Peter Salgo, MD: That’s federal budget kind of numbers.
John W. Kitchens, MD: B with a billion.
Peter Salgo, MD: Three billion dollars. Where does this expense come from? Where are we spending the money? Why is there this cost?
Rishi P. Singh, MD: The annual diabetic patient costs the system through test strips, and through monitoring, and through primary care visits, and everything else. The patient with diabetic retinopathy, they cost the system a significant amount more.
Peter Salgo, MD: Why?
Rishi P. Singh, MD: In fact, there’s been a study that was done a while ago that said that the average diabetic patient costs the system about $9,000 a year. But the diabetic patient with retinopathy can cost the system about $29,000 per year. And that comes from a lot of different things.
First, it comes from the drugs we use to treat the patient, the evaluations we need to do it, the imaging that goes along with it, sometimes surgery for those patients and that surgery can be expensive, and not to mention these patients are active-age patients like you and I and anyone on this stage today. We have patients that are working-age adults and that requires them to be out of work, disability, and potentially other socioeconomic factors that go along with it.

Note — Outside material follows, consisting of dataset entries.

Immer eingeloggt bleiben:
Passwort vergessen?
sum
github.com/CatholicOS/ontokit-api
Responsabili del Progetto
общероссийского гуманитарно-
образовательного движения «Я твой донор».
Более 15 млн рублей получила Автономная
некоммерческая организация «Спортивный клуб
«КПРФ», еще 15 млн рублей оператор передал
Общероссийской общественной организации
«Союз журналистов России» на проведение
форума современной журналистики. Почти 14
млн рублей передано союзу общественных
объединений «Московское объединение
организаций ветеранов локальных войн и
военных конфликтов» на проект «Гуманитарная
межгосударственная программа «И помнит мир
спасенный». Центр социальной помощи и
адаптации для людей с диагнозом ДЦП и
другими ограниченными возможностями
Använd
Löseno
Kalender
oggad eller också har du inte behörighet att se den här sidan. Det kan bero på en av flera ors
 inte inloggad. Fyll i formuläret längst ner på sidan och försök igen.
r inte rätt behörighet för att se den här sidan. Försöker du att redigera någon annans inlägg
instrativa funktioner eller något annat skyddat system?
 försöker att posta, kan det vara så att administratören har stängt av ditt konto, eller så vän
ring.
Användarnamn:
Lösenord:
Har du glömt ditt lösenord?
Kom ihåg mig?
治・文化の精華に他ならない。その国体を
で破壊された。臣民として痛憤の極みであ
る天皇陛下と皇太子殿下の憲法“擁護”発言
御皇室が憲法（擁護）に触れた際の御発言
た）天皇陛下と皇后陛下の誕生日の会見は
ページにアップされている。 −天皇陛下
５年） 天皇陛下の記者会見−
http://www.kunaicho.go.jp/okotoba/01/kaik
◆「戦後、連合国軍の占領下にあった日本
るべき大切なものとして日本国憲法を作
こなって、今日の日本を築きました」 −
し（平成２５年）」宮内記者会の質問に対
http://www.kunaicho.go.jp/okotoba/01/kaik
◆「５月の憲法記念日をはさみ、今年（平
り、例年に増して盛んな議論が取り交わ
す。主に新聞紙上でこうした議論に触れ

Peter Salgo, MD: My sense is that that last cost is the big one.
Rishi P. Singh, MD: Yeah.
Peter Salgo, MD: We can estimate the cost of medications and doctor’s visits, but those are kind of encapsulated, and controllable, and estimable. But it’s that fuzzy edge where all the money gets spent. Is that fair?
Steven Peskin, MD, MBA, FACP: Yeah. We look very assiduously at high-risk and rising-risk populations. So, the diabetic population, overall, is one that we focus on and other organizations of our type working with our clinical partners. Then, within those subsets, those with chronic kidney disease, those with diabetic retinopathy, those with cardiovascular disease, or peripheral vascular disease, get special focus and attention.

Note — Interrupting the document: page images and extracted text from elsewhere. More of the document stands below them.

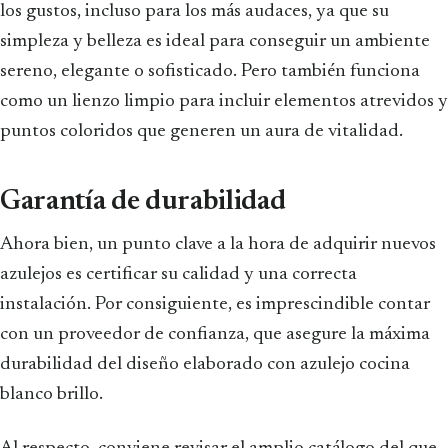
los gustos, incluso para los más audaces, ya que su
simpleza y belleza es ideal para conseguir un ambiente
sereno, elegante o sofisticado. Pero también funciona
como un lienzo limpio para incluir elementos atrevidos y
puntos coloridos que generen un aura de vitalidad.
Garantía de durabilidad
Ahora bien, un punto clave a la hora de adquirir nuevos
azulejos es certificar su calidad y una correcta
instalación. Por consiguiente, es imprescindible contar
con un proveedor de confianza, que asegure la máxima
durabilidad del diseño elaborado con azulejo cocina
blanco brillo.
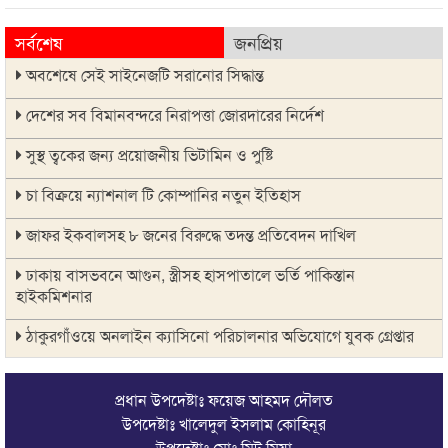
সর্বশেষ
জনপ্রিয়
অবশেষে সেই সাইনেজটি সরানোর সিদ্ধান্ত
দেশের সব বিমানবন্দরে নিরাপত্তা জোরদারের নির্দেশ
সুস্থ ত্বকের জন্য প্রয়োজনীয় ভিটামিন ও পুষ্টি
চা বিক্রয়ে ন্যাশনাল টি কোম্পানির নতুন ইতিহাস
জাফর ইকবালসহ ৮ জনের বিরুদ্ধে তদন্ত প্রতিবেদন দাখিল
ঢাকায় বাসভবনে আগুন, স্ত্রীসহ হাসপাতালে ভর্তি পাকিস্তান
হাইকমিশনার
ঠাকুরগাঁওয়ে অনলাইন ক্যাসিনো পরিচালনার অভিযোগে যুবক গ্রেপ্তার
আবারও লোভার জব্দকৃত পাথর চুরি করে নিয়ে যাওয়া হচ্ছে আটগ্রামে
প্রধান উপদেষ্টাঃ ফয়েজ আহমদ দৌলত
রাজনৈতিক নেতৃবৃন্দ ও সুধীজনদের সাথে কানাইঘাটের নবাগত
উপদেষ্টাঃ খালেদুল ইসলাম কোহিনূর
ইউএনও’র মতবিনিময়
উপদেষ্টাঃ মোঃ মিটু মিয়া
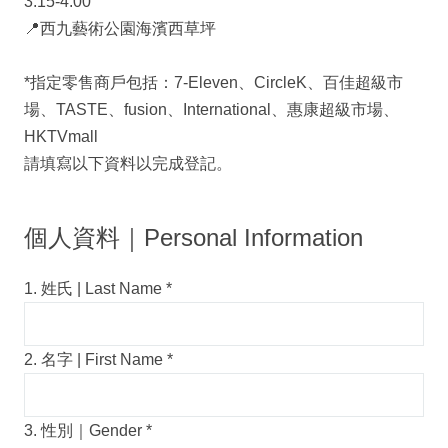
3:15-4:00
📍西九藝術公園海濱西草坪
*指定零售商戶包括：7-Eleven、CircleK、百佳超級市
場、TASTE、fusion、International、惠康超級市場、
HKTVmall
請填寫以下資料以完成登記。
個人資料｜Personal Information
1. 姓氏 | Last Name
*
2. 名字 | First Name
*
3. 性別｜Gender
*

Because we know, as we just said, that those subpopulations within the broad population of diabetics are substantially more complex, costly, and those that we really need to focus a lot of effort on.
Peter Salgo, MD: From a general internist that I am, diabetes is always there. It’s one of these big diseases.
Steven Peskin, MD, MBA, FACP: Ever present.
Peter Salgo, MD: It’s everywhere and what you see, in my experience, is all these other expenses: “I couldn’t go to work.” “I had to have help at home,” “I got an ulcer and it got infected and then I needed vascular attention,” or “I couldn’t see,” “I can’t drive,” “I’m hiring someone to help me here.”
This is all a generic picture of money through the door, right?
Steven Peskin, MD, MBA, FACP: Absolutely.
Peter Salgo, MD: It’s a bad disease.
Rishi P. Singh, MD: Absolutely. And the biggest part of this is associated with the depressive issues that go along with this disease. Blindness is one of those things, especially in this age group, that can lead to a lot of depressive issues and that’s been shown in a lot of things.
By the way, I think there’s also a little bit of psychology behind the diabetic patient. They assume, because they’re diabetic, sometimes, that they shouldn’t see as well as other patients around them.
Peter Salgo, MD: Is that fair though? Is that a fair assumption?
Rishi P. Singh, MD: Not in this stage of the day when we have such great therapeutics available to us, and really just revolutionary interventions we have for these conditions now. There should be no patient who feels that way at this stage.
Peter Salgo, MD: I think we’ve all seen that, right? “Well, I had a little problem with my eyes but it’s just my diabetes.” That’s not fair anymore?
John W. Kitchens, MD: Peter, it’s a downward spiral. If you think about it, if you can’t see, how are you going to dose your insulin? How are you going to know what pills you’re taking? How are you going to make it to your doctors’ visits? So, now you’re increasing the burden onto your family. And those are all the indirect costs that add up.
Peter Salgo, MD: Yeah, that’s what I was referring to.